According to Paul Stephens, director of policy and advocacy for the Privacy Rights Clearinghouse, a nonprofit organization that educates individuals on financial privacy, identity theft victims don’t have to report the crime. In many cases, when relatives are involved, it’s settled within the family “without law enforcement or civil litigation,” says Stephens. But removing the data may be difficult or impossible without a police report. “If she knew about it and failed to notify the issuers, she has some culpability,” says Stephens. “But if she didn’t know about it until now and reports it to law enforcement, the issuers should remove it.”
If she reconsiders filing a police report, have her contact all the credit issuers to explain that the accounts were opened fraudulently. She’ll need to work with them individually, and ask that they stop reporting the accounts to her credit file. If they don’t, she must dispute the accounts with the three biggest credit reporting agencies — TransUnion, Equifax and Experian — which will contact the credit card issuers. They have 30 days to investigate, and if all goes as it should, the accounts will be purged from her credit reports.
Otherwise, without that report, she may have to just deal with the situation on her own. She can try calling the issuers and reporting the fraud to see if the they will stop reporting the accounts. If she is unsuccessful getting the issuers to comply without a police report, she’ll have to closely monitor the repayment situation with her mom. Once each card is paid off, the card should be canceled. The late payment notations will remain on her credit report for seven years, but will become less important as more positive information is reported.
Regarding your friend’s credit score, the accounts began showing up on her credit reports the day they were opened, and all the activity since then has been listed. Credit scores such as the FICO are developed from the information on these reports. Payment history — whether payments are made on time — is the most critical factor.

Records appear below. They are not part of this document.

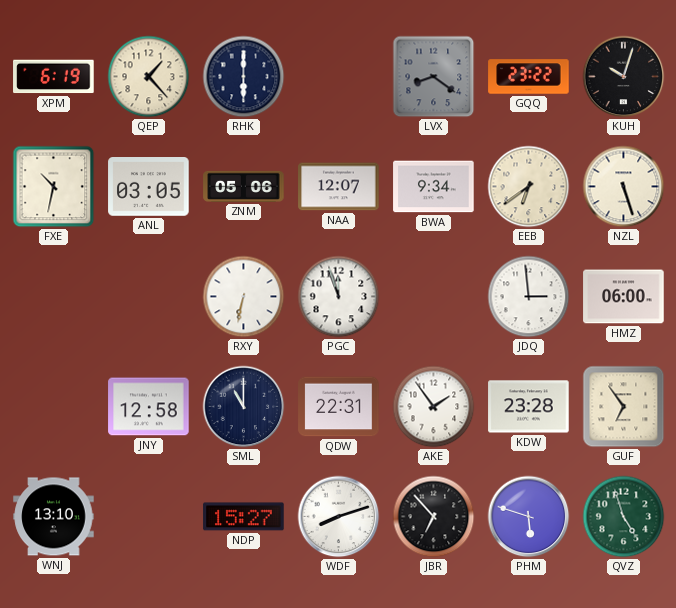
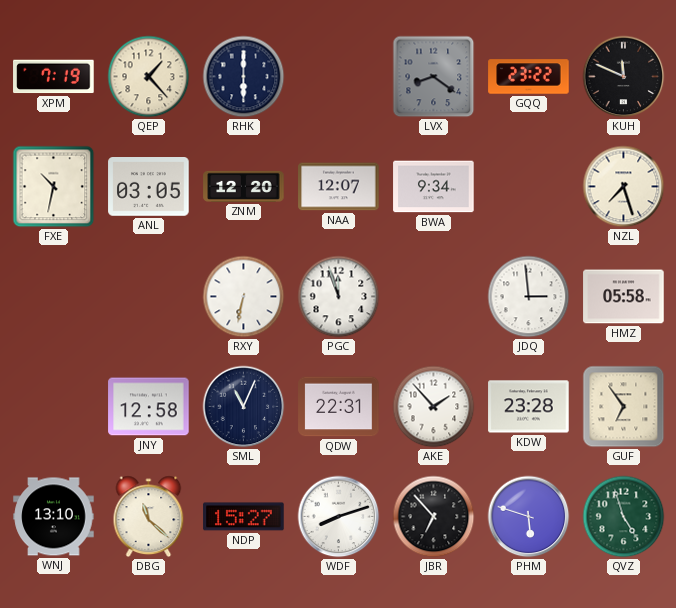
XPM: 6:19 -> 7:19
KUH: 10:03 -> 11:49
ZNM: 05:06 -> 12:20
EEB: 6:39 -> none
NZL: 5:27 -> 7:27
HMZ: 06:00 -> 05:58
SML: 11:00 -> 11:04
AKE: 1:54 -> 1:53
DBG: none -> 11:22
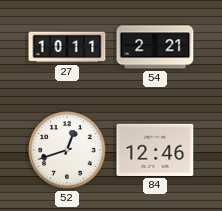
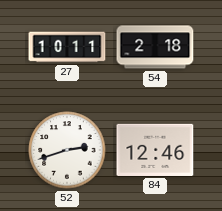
54: 2:21 -> 2:18
52: 12:42 -> 2:42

Delinquencies that occurred within the past couple of years have an intense impact, so she is definitely being downgraded. If the debt had been large, especially if it was at or close to the credit limit, that too has hurt her scores because credit utilization is the next weightiest scoring factor. Worse, if your friend only has this activity on her file, she’s taking a super hard hit, since nothing positive is diluting those negatives.
Be aware that removing accounts from a credit file can result in a credit score change, and possibly not in your friend’s favor. Right now her score is being calculated based on these three accounts being listed, and even with the recorded late pays, they’ve added history to her file. One is paid off and the others are in process, and that’s positive. When they’re suddenly eliminated, the scores may dip. If so, she’ll need to work on getting her own accounts and using them well over the long term to build up her numbers.
Adding a fraud alert to her credit files is crucial too. Once done, a lender will have to take steps to verify your friend’s identity before granting a new loan or credit card, or increasing an existing credit line. The initial alert lasts for 90 days and it’s renewable, but with the police report she can have an extended alert that remains for seven years. A credit freeze is also an option, and it’s stronger — lenders won’t be able to access her credit file at all unless she defrosts it, but she may not want to go that far.
You’re a good friend for reaching out on her behalf, Laura. I hope she recognizes that.